Since 2014-15 when the humble millet was introduced in the Public Distribution System (PDS) and subsequently Minimum Support Price (MSP) was introduced for ragi in 2015-16, the area under ragi cultivation had seen an increase by 14% and production increased by 7%. Also, with high-yielding crop varieties, production has gone up.
In fact, the decade before 2014 had seen an annual decline of area under cultivation by around 2% from – from about 9.38 lakh hectares in 2005 to 7.08 lakh hectares in 2014.
In 2020-21, ragi was cultivated in about 7.81 lakh hectares in Karnataka. Despite rains damaging the crop, in 2020-21, about 13.6 lakh tonnes of ragi was produced in Karnataka. It is estimated that about 50% of the total production comes to the market while the rest is retained by farmers for their consumption.
However, the ragi procurement this season has come under criticism as the total quantum for procurement of ragi has been fixed at 2.10 lakh tonnes, and restriction on procurement from each farmer owning less than 4 acres to a maximum of 20 quintals. The MSP for ragi has been fixed at ₹3,377 per quintal this year, an increase of ₹82 per quintal over the last year when 4.7 lakh tonnes had been procured.
Stopped in PDS
“Farmers are selling their produce around 35% less than the MSP since the government is delaying procurement.

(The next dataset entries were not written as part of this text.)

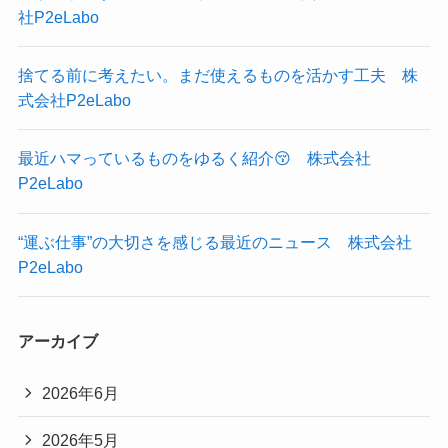
社P2eLabo
捨てる前に考えたい。まだ使えるものを活かす工夫 株
式会社P2eLabo
最近ハマっているものをゆるく紹介😚 株式会社
P2eLabo
“運ぶ仕事”の大切さを感じる最近のニュース 株式会社
P2eLabo
アーカイブ
2026年6月
2026年5月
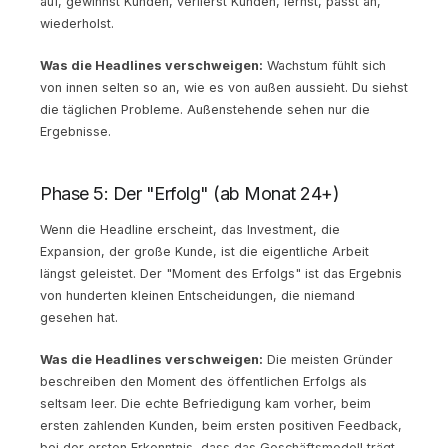
auf, gewinnst Kunden, verlierst Kunden, lernst, passt an,
wiederholst.
Was die Headlines verschweigen:
Wachstum fühlt sich
von innen selten so an, wie es von außen aussieht. Du siehst
die täglichen Probleme. Außenstehende sehen nur die
Ergebnisse.
Phase 5: Der "Erfolg" (ab Monat 24+)
Wenn die Headline erscheint, das Investment, die
Expansion, der große Kunde, ist die eigentliche Arbeit
längst geleistet. Der "Moment des Erfolgs" ist das Ergebnis
von hunderten kleinen Entscheidungen, die niemand
gesehen hat.
Was die Headlines verschweigen:
Die meisten Gründer
beschreiben den Moment des öffentlichen Erfolgs als
seltsam leer. Die echte Befriedigung kam vorher, beim
ersten zahlenden Kunden, beim ersten positiven Feedback,
bei der ersten Erkenntnis, dass das Geschäftsmodell trägt.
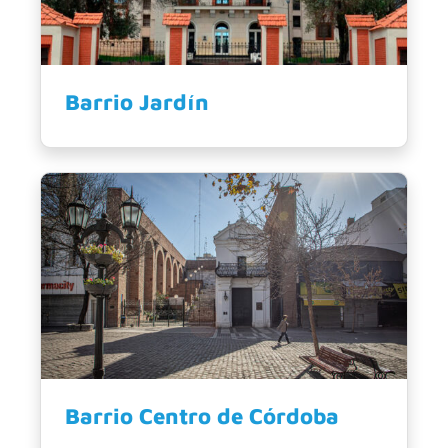
Barrio Jardín
Barrio Centro de Córdoba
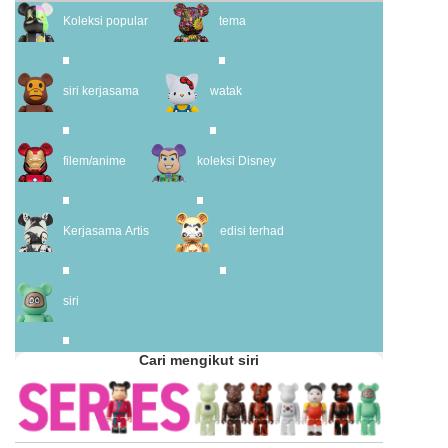
Koleksi popular
tema
siri kerjasama
watak
filem/anime
koleksi Disney
Kerjasama Artis
edisi terhad
siri
Cari mengikut siri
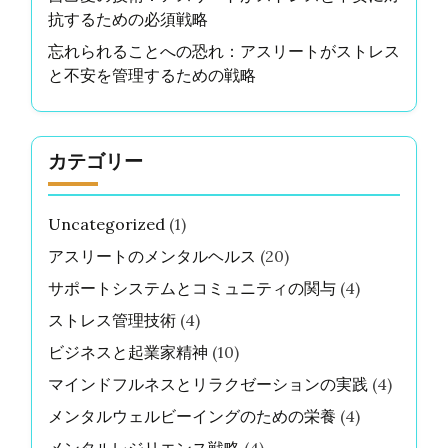
抗するための必須戦略
忘れられることへの恐れ：アスリートがストレス
と不安を管理するための戦略
カテゴリー
Uncategorized
(1)
アスリートのメンタルヘルス
(20)
サポートシステムとコミュニティの関与
(4)
ストレス管理技術
(4)
ビジネスと起業家精神
(10)
マインドフルネスとリラクゼーションの実践
(4)
メンタルウェルビーイングのための栄養
(4)
メンタルレジリエンス戦略
(4)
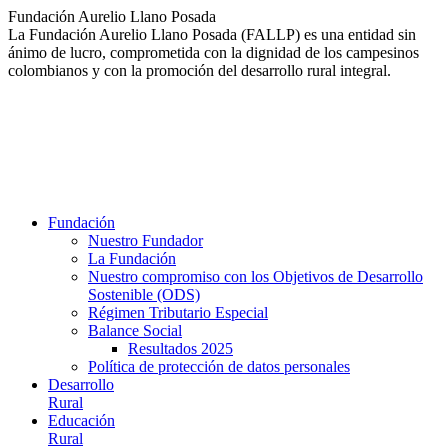
Saltar
Fundación Aurelio Llano Posada
al
La Fundación Aurelio Llano Posada (FALLP) es una entidad sin
contenido
ánimo de lucro, comprometida con la dignidad de los campesinos
colombianos y con la promoción del desarrollo rural integral.
Fundación
Nuestro Fundador
La Fundación
Nuestro compromiso con los Objetivos de Desarrollo
Sostenible (ODS)
Régimen Tributario Especial
Balance Social
Resultados 2025
Política de protección de datos personales
Desarrollo
Rural
Educación
Rural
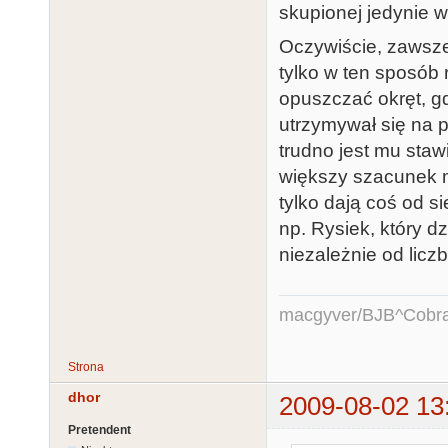
skupionej jedynie w
Oczywiście, zawsze
tylko w ten sposób 
opuszczać okręt, gd
utrzymywał się na p
trudno jest mu staw
większy szacunek m
tylko dają coś od si
np. Rysiek, który dz
niezależnie od licz
macgyver/BJB^Cobr
Strona
dhor
2009-08-02 13
Pretendent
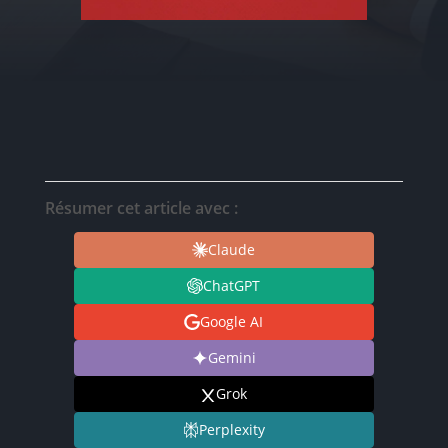
Résumer cet article avec :
Claude
ChatGPT
Google AI
Gemini
Grok
Perplexity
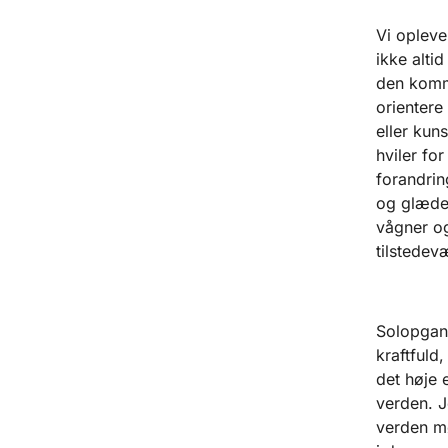
Vi opleve
ikke altid
den komme
orientere
eller kun
hviler fo
forandrin
og glæder
vågner og
tilstedev
Solopgang
kraftfuld
det høje 
verden. J
verden mø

Government should not restrict the quantum of procurement. Farmers are losing out due to the delay,” KRRS leader Badagalpura Nagendra said. In fact, ragi quota of 3 kg given in PDS has been stopped for two months. “Why cannot the government procure full quantum of ragi that is brought by farmers and ensure proper supply through PDS?”
While the registration window for procurement was closed in January, the cabinet sub-committee to decide on whether to have another round of procurement is yet to announce its decision.
“Farmers should be incentivised to grow millets, but what government has done with procurement does not give confidence to farmers. Government has not sent the right signal to farmers who cultivate ragi,” said former Chairman of Agriculture Price Commission Prakash Kammaradi.
Centre not informed
He blamed the lower quantum of procurement fixed by the Centre due to Karnataka’s inability to communicate the ground situation. “Crop forecast and estimates should be conveyed to the Centre. Effective supply of ragi in PDS will save ₹10 per family per month for Karnataka since the cost of ragi is less.”